Troutman is an Internet "Old Timer." His first online experiences involved a paper TTY with a 300 bps acoustic coupler modem in 1982. A user of the Internet and UNIX since 1987, he has been tasked with building and running Internet infrastructure off and on since the early '90s. He has held a wide variety of senior roles at various regional ISPs, telcos, and cable companies, as well as founding a few of them. He is most often found roaming the countryside as a freelance consultant, solving problems for a wide variety of organizations, with a focus on Internet infrastructure and broadband. His volunteer activities include Director of the regional Internet Exchange for Maine and Northern New England (NNENIX.NET), board member for the Maine Technology Users Group (MTUG.ORG), and Director of Operations for the Skytalks Village at DEF CON (Skytalks.info and defcon.org).

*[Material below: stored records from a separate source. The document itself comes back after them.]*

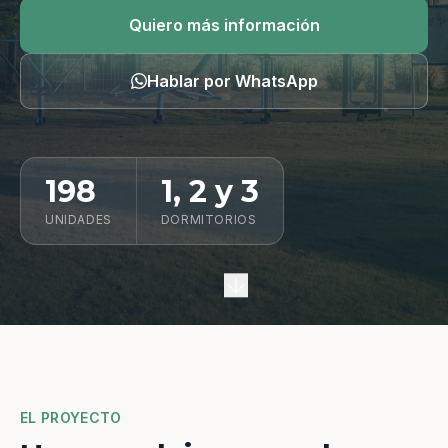
Quiero información
Quiero más información
Hablar por WhatsApp
198
1, 2 y 3
UNIDADES
DORMITORIOS
EL PROYECTO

VPNs are Internet snake oil
Many information security professionals recommend VPN services to end-users, especially to protect against the dreaded man-in-the-middle attack on your local coffee shop's open Wi-Fi network. The commercial VPN vendors advertise heavily, making bold statements such as "we encrypt your network data so no one can see what you’re doing", "surf the web without a trace!", "avoid government eavesdropping", and assure you that "your web traffic can't be tracked anymore". These claims are all "snake oil", and attendees will watch them be debunked. The actual benefits and limitations of VPNs will be reviewed, and a discussion of the myriad ways that are used to surveil your online activities that go far beyond browser cookies . Some tactics to minimize and mitigate this online tracking will be discussed, as well as what it takes to be truly untraceable online.